ML model

A model is simply a system for mapping inputs to outputs.
A model learns relationships between the inputs, called features, and outputs, called labels, from a training dataset.
Models are useful because we can use them to predict the values of outputs for new data points given the inputs (test data).

A model learns relationships between the inputs, called features, and outputs, called labels, from a training dataset.
During training, the model is given both the features and the labels and learns how to map the former to the latter.

A trained model is evaluated on a testing dataset, where we only give it the features and it makes predictions.
We compare the predictions with the known labels for the testing set to calculate accuracy.

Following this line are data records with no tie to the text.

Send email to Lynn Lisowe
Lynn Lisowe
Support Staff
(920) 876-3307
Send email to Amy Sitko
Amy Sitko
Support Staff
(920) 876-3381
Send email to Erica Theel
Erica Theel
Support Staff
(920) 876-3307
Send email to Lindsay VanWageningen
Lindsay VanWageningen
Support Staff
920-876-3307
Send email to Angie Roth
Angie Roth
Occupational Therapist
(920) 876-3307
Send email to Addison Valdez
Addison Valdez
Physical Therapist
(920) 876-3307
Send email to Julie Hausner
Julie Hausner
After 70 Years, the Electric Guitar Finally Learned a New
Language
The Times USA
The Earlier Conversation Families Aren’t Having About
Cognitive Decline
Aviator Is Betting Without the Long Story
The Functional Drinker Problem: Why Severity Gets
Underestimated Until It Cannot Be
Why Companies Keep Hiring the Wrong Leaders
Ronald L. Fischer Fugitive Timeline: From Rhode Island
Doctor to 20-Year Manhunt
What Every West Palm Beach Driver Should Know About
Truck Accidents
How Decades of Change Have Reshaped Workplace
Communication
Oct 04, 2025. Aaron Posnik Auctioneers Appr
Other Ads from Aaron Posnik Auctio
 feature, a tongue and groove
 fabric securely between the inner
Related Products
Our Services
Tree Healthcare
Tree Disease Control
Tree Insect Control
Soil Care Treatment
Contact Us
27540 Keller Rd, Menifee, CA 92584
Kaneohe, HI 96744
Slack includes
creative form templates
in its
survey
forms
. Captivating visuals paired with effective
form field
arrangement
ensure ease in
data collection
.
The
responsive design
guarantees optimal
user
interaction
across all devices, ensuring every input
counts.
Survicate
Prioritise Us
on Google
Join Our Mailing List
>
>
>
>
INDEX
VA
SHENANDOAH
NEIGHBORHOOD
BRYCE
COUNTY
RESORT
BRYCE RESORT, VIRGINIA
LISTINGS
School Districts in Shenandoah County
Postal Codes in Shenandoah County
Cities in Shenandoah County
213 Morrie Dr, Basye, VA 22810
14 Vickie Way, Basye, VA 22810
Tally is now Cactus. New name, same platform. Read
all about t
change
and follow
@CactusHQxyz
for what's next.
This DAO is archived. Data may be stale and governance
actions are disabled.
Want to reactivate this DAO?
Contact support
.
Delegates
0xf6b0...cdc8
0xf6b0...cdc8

We need some sort of pre-test to use for model optimization and evaluate. This pre-test is known as a validation dataset.
A basic approach would be to use a validation set in addition to the training and testing set. This presents a few problems though: we could just end up overfitting to the validation set, and we would have less training data. A smarter implementation of the validation concept is k-fold cross-validation.
What is k-fold cross-validation ?
- The idea is straightforward: rather than using a separate validation set, we split the training set into a number of subsets, called folds.
- Example:
  - Let’s use five folds
  - We perform a series of train and evaluate cycles where each time we train on 4 of the folds and test on the 5^th, called the hold-out dataset.
  - We repeat this cycle 5 times, each time using a different fold for evaluation.
  - At the end, we average the scores for each of the folds to determine the overall performance of a given model.
  - This allows us to optimize the model before deployment without having to use additional data.